• [TASK OBJECTIVE]: Write the records out again exactly, leaving no images in.
*** RECORD EXTRACTS ***
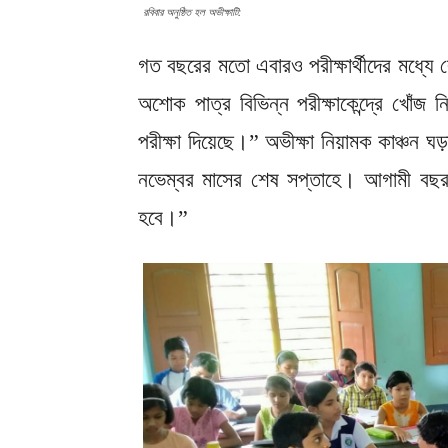
রবিবার অনুষ্ঠিত হল অভীক্ষাটি:
গত বছরের মতো এবারও পরীক্ষার্থীদের মধ্যে 
অশোক পাত্র বিভিন্ন পরীক্ষাকেন্দ্রে খোঁজ 
পরীক্ষা দিয়েছে।” অভীক্ষা নিয়ামক কাঞ্চন 
নভেম্বর মাসের শেষ সপ্তাহে। আগামী বছর 
হবে।”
*** End of RECORD EXTRACTS ***
• [RESPONSE TO THE TASK]:
রবিবার অনুষ্ঠিত হল অভীক্ষাটি:
গত বছরের মতো এবারও পরীক্ষার্থীদের মধ্যে 
অশোক পাত্র বিভিন্ন পরীক্ষাকেন্দ্রে খোঁজ 
পরীক্ষা দিয়েছে।” অভীক্ষা নিয়ামক কাঞ্চন 
নভেম্বর মাসের শেষ সপ্তাহে। আগামী বছর 
হবে।”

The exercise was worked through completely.